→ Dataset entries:
===============
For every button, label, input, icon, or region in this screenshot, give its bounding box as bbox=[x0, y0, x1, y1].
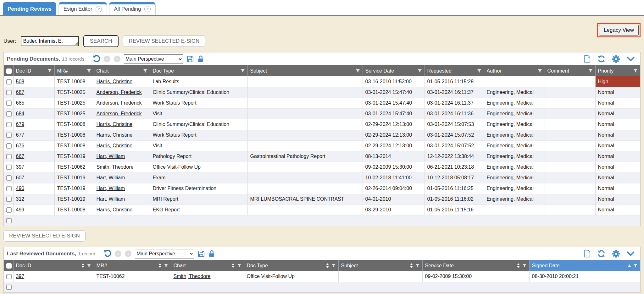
column-header-mr-[interactable]: MR# bbox=[94, 260, 171, 271]
chart-link[interactable]: Anderson, Frederick bbox=[97, 100, 142, 106]
column-header-doc-id[interactable]: Doc ID bbox=[13, 260, 94, 271]
previous-perspective-icon[interactable]: ‹ bbox=[115, 250, 121, 257]
column-header-author[interactable]: Author bbox=[484, 65, 545, 76]
legacy-view-button[interactable]: Legacy View bbox=[599, 25, 639, 35]
row-checkbox[interactable] bbox=[6, 274, 12, 279]
doc-id-link[interactable]: 490 bbox=[16, 186, 25, 191]
column-header-chart[interactable]: Chart bbox=[94, 65, 150, 76]
chart-link[interactable]: Harris, Christine bbox=[97, 79, 133, 84]
row-checkbox[interactable] bbox=[6, 79, 12, 84]
column-header-chart[interactable]: Chart bbox=[171, 260, 244, 271]
doc-id-link[interactable]: 397 bbox=[16, 274, 25, 279]
column-header-subject[interactable]: Subject bbox=[247, 65, 363, 76]
filter-icon[interactable] bbox=[633, 264, 638, 268]
filter-icon[interactable] bbox=[522, 264, 527, 268]
filter-icon[interactable] bbox=[538, 69, 542, 73]
lock-perspective-icon[interactable] bbox=[208, 250, 215, 258]
filter-icon[interactable] bbox=[418, 69, 422, 73]
doc-id-link[interactable]: 499 bbox=[16, 207, 25, 212]
new-document-icon[interactable] bbox=[584, 55, 591, 63]
chart-link[interactable]: Anderson, Frederick bbox=[97, 111, 142, 116]
search-button[interactable]: SEARCH bbox=[83, 35, 119, 47]
doc-id-link[interactable]: 397 bbox=[16, 164, 25, 170]
chart-link[interactable]: Harris, Christine bbox=[97, 143, 133, 148]
filter-icon[interactable] bbox=[47, 69, 52, 73]
row-checkbox[interactable] bbox=[6, 197, 12, 202]
undo-icon[interactable] bbox=[92, 55, 100, 63]
doc-id-link[interactable]: 607 bbox=[16, 175, 25, 180]
next-perspective-icon[interactable]: › bbox=[125, 250, 131, 257]
filter-icon[interactable] bbox=[241, 69, 245, 73]
column-header-subject[interactable]: Subject bbox=[338, 260, 422, 271]
filter-icon[interactable] bbox=[87, 69, 91, 73]
column-header-priority[interactable]: Priority bbox=[595, 65, 640, 76]
filter-icon[interactable] bbox=[477, 69, 481, 73]
doc-id-link[interactable]: 676 bbox=[16, 143, 25, 148]
chart-link[interactable]: Hart, William bbox=[97, 154, 125, 159]
select-all-checkbox[interactable] bbox=[6, 263, 12, 269]
doc-id-link[interactable]: 677 bbox=[16, 132, 25, 138]
doc-id-link[interactable]: 508 bbox=[16, 79, 25, 84]
doc-id-link[interactable]: 685 bbox=[16, 100, 25, 106]
filter-icon[interactable] bbox=[87, 264, 91, 268]
next-perspective-icon[interactable]: › bbox=[114, 56, 120, 62]
column-header-doc-type[interactable]: Doc Type bbox=[150, 65, 247, 76]
doc-id-link[interactable]: 667 bbox=[16, 154, 25, 159]
column-header-requested[interactable]: Requested bbox=[425, 65, 484, 76]
column-header-mr-[interactable]: MR# bbox=[54, 65, 94, 76]
doc-id-link[interactable]: 679 bbox=[16, 122, 25, 127]
new-document-icon[interactable] bbox=[584, 250, 591, 258]
open-external-icon[interactable]: ↗ bbox=[96, 6, 102, 12]
column-header-service-date[interactable]: Service Date bbox=[422, 260, 529, 271]
row-checkbox[interactable] bbox=[6, 133, 12, 138]
collapse-panel-icon[interactable] bbox=[627, 251, 635, 256]
filter-icon[interactable] bbox=[633, 69, 638, 73]
row-checkbox[interactable] bbox=[6, 165, 12, 170]
column-header-comment[interactable]: Comment bbox=[545, 65, 595, 76]
filter-icon[interactable] bbox=[143, 69, 147, 73]
refresh-icon[interactable] bbox=[597, 55, 605, 63]
save-perspective-icon[interactable] bbox=[197, 250, 205, 258]
chart-link[interactable]: Harris, Christine bbox=[97, 207, 133, 212]
tab-pending-reviews[interactable]: Pending Reviews bbox=[3, 2, 56, 15]
row-checkbox[interactable] bbox=[6, 186, 12, 191]
filter-icon[interactable] bbox=[331, 264, 336, 268]
row-checkbox[interactable] bbox=[6, 207, 12, 213]
gear-icon[interactable] bbox=[612, 55, 620, 63]
filter-icon[interactable] bbox=[164, 264, 168, 268]
row-checkbox[interactable] bbox=[6, 218, 12, 223]
chart-link[interactable]: Hart, William bbox=[97, 196, 125, 202]
row-checkbox[interactable] bbox=[6, 101, 12, 106]
chart-link[interactable]: Smith, Theodore bbox=[174, 274, 211, 279]
previous-perspective-icon[interactable]: ‹ bbox=[104, 56, 110, 62]
gear-icon[interactable] bbox=[612, 250, 620, 258]
column-header-service-date[interactable]: Service Date bbox=[363, 65, 425, 76]
chart-link[interactable]: Hart, William bbox=[97, 175, 125, 180]
review-selected-esign-button-top[interactable]: REVIEW SELECTED E-SIGN bbox=[123, 35, 205, 47]
filter-icon[interactable] bbox=[237, 264, 242, 268]
column-header-signed-date[interactable]: Signed Date bbox=[529, 260, 640, 271]
chart-link[interactable]: Hart, William bbox=[97, 186, 125, 191]
select-all-checkbox[interactable] bbox=[6, 68, 12, 74]
user-input[interactable] bbox=[21, 36, 79, 46]
doc-id-link[interactable]: 312 bbox=[16, 196, 25, 202]
row-checkbox[interactable] bbox=[6, 90, 12, 95]
undo-icon[interactable] bbox=[103, 250, 111, 258]
row-checkbox[interactable] bbox=[6, 122, 12, 127]
doc-id-link[interactable]: 684 bbox=[16, 111, 25, 116]
row-checkbox[interactable] bbox=[6, 285, 12, 290]
tab-esign-editor[interactable]: Esign Editor ↗ bbox=[58, 2, 107, 15]
review-selected-esign-button-bottom[interactable]: REVIEW SELECTED E-SIGN bbox=[3, 230, 86, 242]
open-external-icon[interactable]: ↗ bbox=[144, 6, 151, 12]
row-checkbox[interactable] bbox=[6, 111, 12, 117]
refresh-icon[interactable] bbox=[597, 250, 605, 258]
filter-icon[interactable] bbox=[415, 264, 420, 268]
chart-link[interactable]: Smith, Theodore bbox=[97, 164, 134, 170]
collapse-panel-icon[interactable] bbox=[627, 57, 635, 62]
chart-link[interactable]: Harris, Christine bbox=[97, 122, 133, 127]
filter-icon[interactable] bbox=[356, 69, 360, 73]
chart-link[interactable]: Anderson, Frederick bbox=[97, 90, 142, 95]
filter-icon[interactable] bbox=[588, 69, 593, 73]
perspective-select[interactable]: Main Perspective bbox=[124, 54, 183, 64]
tab-all-pending[interactable]: All Pending ↗ bbox=[109, 2, 156, 15]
===============
→ EXERCISE INSTRUCTIONS:
Keeping every word as it is, write out all the data and omit the pictures.

→ COMPLETED TASK:
For every button, label, input, icon, or region in this screenshot, give its bounding box as bbox=[x0, y0, x1, y1].
column-header-mr-[interactable]: MR# bbox=[94, 260, 171, 271]
chart-link[interactable]: Anderson, Frederick bbox=[97, 100, 142, 106]
column-header-doc-id[interactable]: Doc ID bbox=[13, 260, 94, 271]
previous-perspective-icon[interactable]: ‹ bbox=[115, 250, 121, 257]
column-header-author[interactable]: Author bbox=[484, 65, 545, 76]
legacy-view-button[interactable]: Legacy View bbox=[599, 25, 639, 35]
row-checkbox[interactable] bbox=[6, 274, 12, 279]
doc-id-link[interactable]: 490 bbox=[16, 186, 25, 191]
column-header-chart[interactable]: Chart bbox=[94, 65, 150, 76]
chart-link[interactable]: Harris, Christine bbox=[97, 79, 133, 84]
row-checkbox[interactable] bbox=[6, 79, 12, 84]
column-header-chart[interactable]: Chart bbox=[171, 260, 244, 271]
doc-id-link[interactable]: 397 bbox=[16, 274, 25, 279]
column-header-subject[interactable]: Subject bbox=[247, 65, 363, 76]
filter-icon[interactable] bbox=[633, 264, 638, 268]
filter-icon[interactable] bbox=[522, 264, 527, 268]
filter-icon[interactable] bbox=[538, 69, 542, 73]
lock-perspective-icon[interactable] bbox=[208, 250, 215, 258]
filter-icon[interactable] bbox=[418, 69, 422, 73]
doc-id-link[interactable]: 499 bbox=[16, 207, 25, 212]
new-document-icon[interactable] bbox=[584, 55, 591, 63]
chart-link[interactable]: Anderson, Frederick bbox=[97, 111, 142, 116]
search-button[interactable]: SEARCH bbox=[83, 35, 119, 47]
doc-id-link[interactable]: 397 bbox=[16, 164, 25, 170]
chart-link[interactable]: Harris, Christine bbox=[97, 143, 133, 148]
filter-icon[interactable] bbox=[47, 69, 52, 73]
row-checkbox[interactable] bbox=[6, 197, 12, 202]
undo-icon[interactable] bbox=[92, 55, 100, 63]
doc-id-link[interactable]: 607 bbox=[16, 175, 25, 180]
next-perspective-icon[interactable]: › bbox=[125, 250, 131, 257]
filter-icon[interactable] bbox=[241, 69, 245, 73]
column-header-subject[interactable]: Subject bbox=[338, 260, 422, 271]
filter-icon[interactable] bbox=[87, 69, 91, 73]
column-header-priority[interactable]: Priority bbox=[595, 65, 640, 76]
filter-icon[interactable] bbox=[477, 69, 481, 73]
doc-id-link[interactable]: 676 bbox=[16, 143, 25, 148]
chart-link[interactable]: Hart, William bbox=[97, 154, 125, 159]
select-all-checkbox[interactable] bbox=[6, 263, 12, 269]
doc-id-link[interactable]: 677 bbox=[16, 132, 25, 138]
doc-id-link[interactable]: 508 bbox=[16, 79, 25, 84]
doc-id-link[interactable]: 685 bbox=[16, 100, 25, 106]
filter-icon[interactable] bbox=[87, 264, 91, 268]
next-perspective-icon[interactable]: › bbox=[114, 56, 120, 62]
column-header-doc-type[interactable]: Doc Type bbox=[150, 65, 247, 76]
doc-id-link[interactable]: 667 bbox=[16, 154, 25, 159]
column-header-requested[interactable]: Requested bbox=[425, 65, 484, 76]
column-header-mr-[interactable]: MR# bbox=[54, 65, 94, 76]
doc-id-link[interactable]: 679 bbox=[16, 122, 25, 127]
new-document-icon[interactable] bbox=[584, 250, 591, 258]
open-external-icon[interactable]: ↗ bbox=[96, 6, 102, 12]
column-header-service-date[interactable]: Service Date bbox=[422, 260, 529, 271]
row-checkbox[interactable] bbox=[6, 133, 12, 138]
collapse-panel-icon[interactable] bbox=[627, 251, 635, 256]
filter-icon[interactable] bbox=[633, 69, 638, 73]
row-checkbox[interactable] bbox=[6, 165, 12, 170]
column-header-comment[interactable]: Comment bbox=[545, 65, 595, 76]
filter-icon[interactable] bbox=[143, 69, 147, 73]
refresh-icon[interactable] bbox=[597, 55, 605, 63]
save-perspective-icon[interactable] bbox=[197, 250, 205, 258]
chart-link[interactable]: Harris, Christine bbox=[97, 207, 133, 212]
tab-pending-reviews[interactable]: Pending Reviews bbox=[3, 2, 56, 15]
row-checkbox[interactable] bbox=[6, 186, 12, 191]
filter-icon[interactable] bbox=[331, 264, 336, 268]
row-checkbox[interactable] bbox=[6, 207, 12, 213]
gear-icon[interactable] bbox=[612, 55, 620, 63]
filter-icon[interactable] bbox=[164, 264, 168, 268]
row-checkbox[interactable] bbox=[6, 218, 12, 223]
chart-link[interactable]: Hart, William bbox=[97, 196, 125, 202]
row-checkbox[interactable] bbox=[6, 101, 12, 106]
chart-link[interactable]: Smith, Theodore bbox=[174, 274, 211, 279]
previous-perspective-icon[interactable]: ‹ bbox=[104, 56, 110, 62]
gear-icon[interactable] bbox=[612, 250, 620, 258]
column-header-service-date[interactable]: Service Date bbox=[363, 65, 425, 76]
chart-link[interactable]: Hart, William bbox=[97, 175, 125, 180]
review-selected-esign-button-top[interactable]: REVIEW SELECTED E-SIGN bbox=[123, 35, 205, 47]
filter-icon[interactable] bbox=[237, 264, 242, 268]
column-header-signed-date[interactable]: Signed Date bbox=[529, 260, 640, 271]
chart-link[interactable]: Hart, William bbox=[97, 186, 125, 191]
select-all-checkbox[interactable] bbox=[6, 68, 12, 74]
user-input[interactable] bbox=[21, 36, 79, 46]
doc-id-link[interactable]: 312 bbox=[16, 196, 25, 202]
row-checkbox[interactable] bbox=[6, 90, 12, 95]
undo-icon[interactable] bbox=[103, 250, 111, 258]
row-checkbox[interactable] bbox=[6, 122, 12, 127]
doc-id-link[interactable]: 684 bbox=[16, 111, 25, 116]
row-checkbox[interactable] bbox=[6, 285, 12, 290]
tab-esign-editor[interactable]: Esign Editor ↗ bbox=[58, 2, 107, 15]
review-selected-esign-button-bottom[interactable]: REVIEW SELECTED E-SIGN bbox=[3, 230, 86, 242]
open-external-icon[interactable]: ↗ bbox=[144, 6, 151, 12]
row-checkbox[interactable] bbox=[6, 111, 12, 117]
refresh-icon[interactable] bbox=[597, 250, 605, 258]
filter-icon[interactable] bbox=[415, 264, 420, 268]
chart-link[interactable]: Smith, Theodore bbox=[97, 164, 134, 170]
collapse-panel-icon[interactable] bbox=[627, 57, 635, 62]
chart-link[interactable]: Harris, Christine bbox=[97, 122, 133, 127]
filter-icon[interactable] bbox=[356, 69, 360, 73]
chart-link[interactable]: Anderson, Frederick bbox=[97, 90, 142, 95]
filter-icon[interactable] bbox=[588, 69, 593, 73]
perspective-select[interactable]: Main Perspective bbox=[124, 54, 183, 64]
tab-all-pending[interactable]: All Pending ↗ bbox=[109, 2, 156, 15]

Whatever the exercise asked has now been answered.